Newcastle's Nick Woltemade is another option going largely unused. Serge Gnabry is out with an adductor tear, which at least simplifies one selection headache. Leroy Sane made the squad. The spine is there — Antonio Rudiger and Malick Thiaw at the back, the legendary Manuel Neuer returning from international retirement at 40 (two years older than the head coach, a detail that writes its own headline) — but cohesion still feels like a work in progress.

The Klopp factor isn't going away

Jurgen Klopp is sitting in a strategic role at Red Bull, officially removed from club management. Everyone knows that's not a permanent state. Fjortoft is direct about it: "Of course Klopp will have the itch. And when your nation comes calling... there is this inevitability, this romance in the idea of Klopp taking over Germany."

Nagelsmann has signed an extension through Euro 2028, so the door isn't exactly open. But in football, contracts only matter until they don't. If Germany exits early in North America, the conversation accelerates fast. Klopp's name is already being whispered, and Nagelsmann knows it.
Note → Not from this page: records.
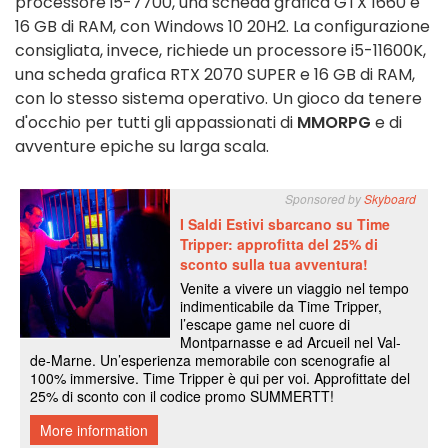
processore i5-7700, una scheda grafica GTX 1660 e
16 GB di RAM, con Windows 10 20H2. La configurazione
consigliata, invece, richiede un processore i5-11600K,
una scheda grafica RTX 2070 SUPER e 16 GB di RAM,
con lo stesso sistema operativo. Un gioco da tenere
d'occhio per tutti gli appassionati di
MMORPG
e di
avventure epiche su larga scala.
"It's hard when you compare yourself to as charismatic a figure as Klopp," says Fjortoft. That comparison isn't going anywhere — it will follow Nagelsmann through every press conference, every rotation decision, every result that doesn't land right.
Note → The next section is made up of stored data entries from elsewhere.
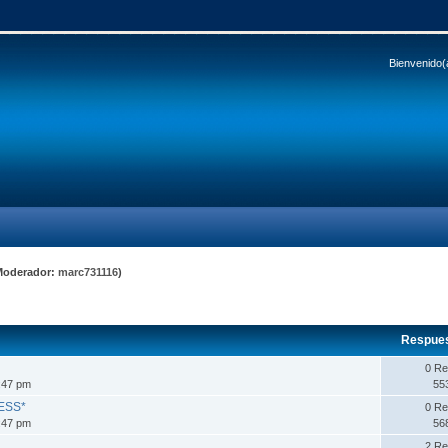
Bienvenido(
Moderador:
marc731116
)
Respue
0 Re
:47 pm
55
LESS*
0 Re
:47 pm
56
2 Re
Fjortoft's realistic ceiling for this Germany side? The quarter-finals. Which means for anyone pricing Germany for a deep run, the numbers probably reflect optimism more than evidence. Wirtz will adapt — Fjortoft is confident on that front, pointing to his performance against Switzerland in the last international break — and Karl's X-factor gives Germany something unpredictable. But "something unpredictable" has a habit of not being enough when it matters most.

"He came up as a 28, 29-year-old coach — a messiah as such," Fjortoft says of Nagelsmann. "He has just to be a bit careful in terms of how he carries himself within the media." That's a polite way of saying the same thing a lot of German fans are thinking.

Swain Scheps.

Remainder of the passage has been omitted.